Movement can feel very slightly floatier than in the original 2D games, which the developers themselves acknowledge is an inherent challenge of adding spatial depth. For the most part though, if you die, it’s your fault. That was true in 2010 and it’s still true now.

Visuals

The jump from pixel art to full 3D models is the biggest aesthetic shift the series has ever made, and reactions will vary depending on how attached you are to the original look.

Personally, as someone who grew up with pixel-art games, it took some adjustment. The new art style is clean, colorful, and well-crafted, but it does lose some of the scrappy charm of the original. Whether that trade-off is worth it depends entirely on what you value in the series.

The 3D environments are distinct across worlds and the gore splatters permanently onto surfaces as you repeatedly die, which is a nice nod to the original’s visual identity.

Soundtrack

meatboy 3d

The soundtrack fits the game perfectly. It’s guitar-driven, intense, and built to match the rhythm of the gameplay, the kind of music that ramps up alongside your frustration and makes landing a difficult section feel genuinely triumphant.

The sound design throughout is equally sharp, with meaty impacts and metallic clangs that make every hazard feel tangible. For fans of the original’s compositions, the spirit is very much intact even if the style has evolved.

Story

The story is, charitably, minimal. Meat Boy needs to rescue Bandage Girl from Dr. Fetus. That’s essentially it. The cutscenes exist more as mood pieces than narrative drivers, they’re strange, slightly surreal, and easy to forget the moment gameplay resumes.

But this is hardly a new complaint for the series. Super Meat Boy has always been about the feeling of the levels, not the plot connecting them.
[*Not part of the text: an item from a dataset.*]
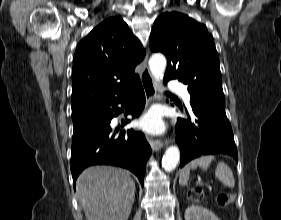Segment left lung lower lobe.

The story functions the same way it does in a Mario game: it gives you a reason to move forward, and that’s enough.

meatboy ps5

Final Thoughts

Super Meat Boy 3D is a game I’d been wanting for years, and it delivered something I’m genuinely proud to have completed.

With excellent movement mechanics, a beautiful visual upgrade, and difficulty that sits above almost every other platformer in existence, it’s a worthy entry in one of the most respected series in indie gaming.

It’s short, and the unlockable characters are mostly cosmetic rather than truly distinct, but neither of those things undermine what the game gets right.

If you’ve ever loved a Super Meat Boy game, play this. If you’ve never touched the series but enjoy precision platformers, this is still an excellent entry point. Just don’t expect it to go easy on you.